Work task →
An exact copy of the data is needed, one that excludes all pictures.

◆ ◆ ◆ ◆ ◆ ◆ ◆

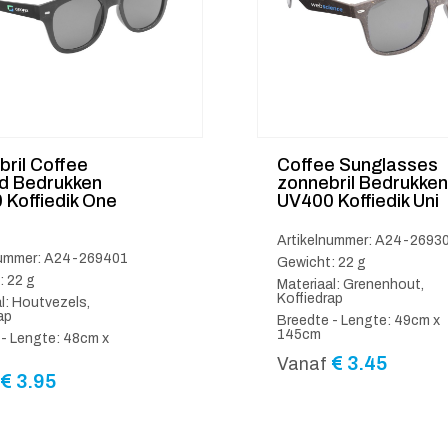
ril Coffee
Coffee Sunglasses
d Bedrukken
zonnebril Bedrukken
Koffiedik One
UV400 Koffiedik Uni
Artikelnummer: A24-2693
nummer: A24-269401
Gewicht: 22 g
: 22 g
Materiaal: Grenenhout,
Koffiedrap
l: Houtvezels,
ap
Breedte - Lengte: 49cm x
145cm
 - Lengte: 48cm x
€
3.45
Vanaf
€
3.95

◆ ◆ ◆ ◆ ◆ ◆ ◆

Answer to this problem →
ril Coffee
Coffee Sunglasses
d Bedrukken
zonnebril Bedrukken
Koffiedik One
UV400 Koffiedik Uni
Artikelnummer: A24-2693
nummer: A24-269401
Gewicht: 22 g
: 22 g
Materiaal: Grenenhout,
Koffiedrap
l: Houtvezels,
ap
Breedte - Lengte: 49cm x
145cm
 - Lengte: 48cm x
€
3.45
Vanaf
€
3.95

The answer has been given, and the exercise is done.